# Recorded data

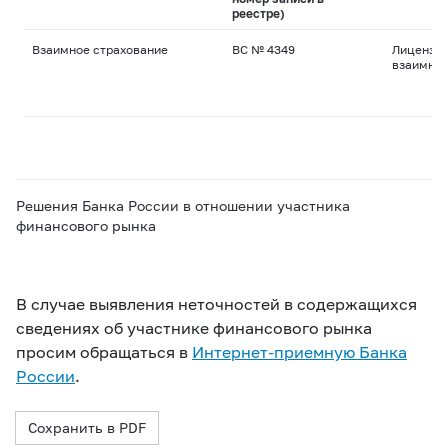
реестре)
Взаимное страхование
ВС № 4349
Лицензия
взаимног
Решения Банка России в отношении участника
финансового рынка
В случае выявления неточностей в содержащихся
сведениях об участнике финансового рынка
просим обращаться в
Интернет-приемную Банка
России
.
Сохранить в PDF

==

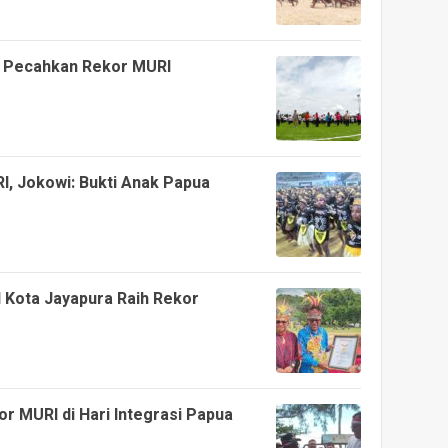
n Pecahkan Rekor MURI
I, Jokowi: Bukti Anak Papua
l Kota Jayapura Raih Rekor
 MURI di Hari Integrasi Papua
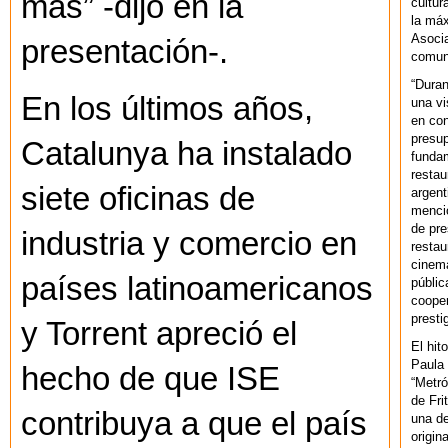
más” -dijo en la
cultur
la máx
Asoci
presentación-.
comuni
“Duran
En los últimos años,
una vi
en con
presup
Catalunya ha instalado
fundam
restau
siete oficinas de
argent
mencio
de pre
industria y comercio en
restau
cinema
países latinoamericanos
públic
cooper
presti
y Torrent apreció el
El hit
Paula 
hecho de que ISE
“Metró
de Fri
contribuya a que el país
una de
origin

---

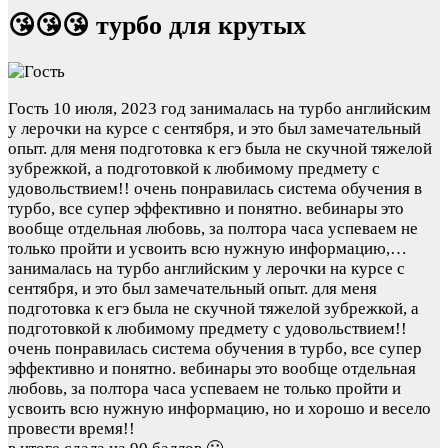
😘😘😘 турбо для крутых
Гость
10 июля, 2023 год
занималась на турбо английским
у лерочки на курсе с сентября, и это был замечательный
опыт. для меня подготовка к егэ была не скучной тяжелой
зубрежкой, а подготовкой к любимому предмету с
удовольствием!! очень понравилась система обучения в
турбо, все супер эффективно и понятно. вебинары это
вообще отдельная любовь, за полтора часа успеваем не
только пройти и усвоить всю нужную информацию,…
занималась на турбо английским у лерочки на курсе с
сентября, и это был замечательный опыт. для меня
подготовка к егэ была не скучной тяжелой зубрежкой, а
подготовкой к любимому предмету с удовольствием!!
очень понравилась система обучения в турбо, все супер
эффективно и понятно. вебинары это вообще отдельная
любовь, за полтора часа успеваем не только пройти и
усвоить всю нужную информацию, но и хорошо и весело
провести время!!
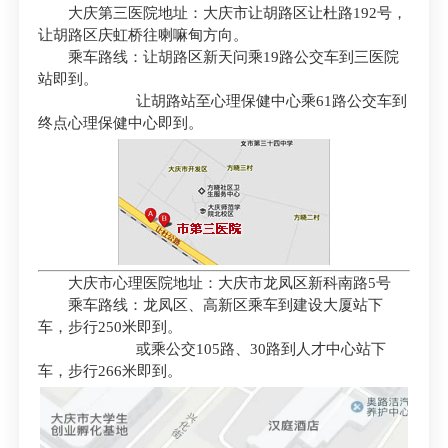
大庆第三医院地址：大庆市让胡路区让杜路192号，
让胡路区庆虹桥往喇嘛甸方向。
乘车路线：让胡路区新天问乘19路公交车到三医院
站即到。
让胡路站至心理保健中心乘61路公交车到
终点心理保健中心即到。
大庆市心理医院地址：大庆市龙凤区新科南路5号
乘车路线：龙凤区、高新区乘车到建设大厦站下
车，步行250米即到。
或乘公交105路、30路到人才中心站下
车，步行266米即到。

# To do
The lines to set down run from the line with "занималась на турбо английским у" up to and including the line with "车，步行266米即到。" in the entries above. Reproduce them exactly, with no pictures.

# Solution to the exercise
занималась на турбо английским у лерочки на курсе с
сентября, и это был замечательный опыт. для меня
подготовка к егэ была не скучной тяжелой зубрежкой, а
подготовкой к любимому предмету с удовольствием!!
очень понравилась система обучения в турбо, все супер
эффективно и понятно. вебинары это вообще отдельная
любовь, за полтора часа успеваем не только пройти и
усвоить всю нужную информацию, но и хорошо и весело
провести время!!
大庆第三医院地址：大庆市让胡路区让杜路192号，
让胡路区庆虹桥往喇嘛甸方向。
乘车路线：让胡路区新天问乘19路公交车到三医院
站即到。
让胡路站至心理保健中心乘61路公交车到
终点心理保健中心即到。
大庆市心理医院地址：大庆市龙凤区新科南路5号
乘车路线：龙凤区、高新区乘车到建设大厦站下
车，步行250米即到。
或乘公交105路、30路到人才中心站下
车，步行266米即到。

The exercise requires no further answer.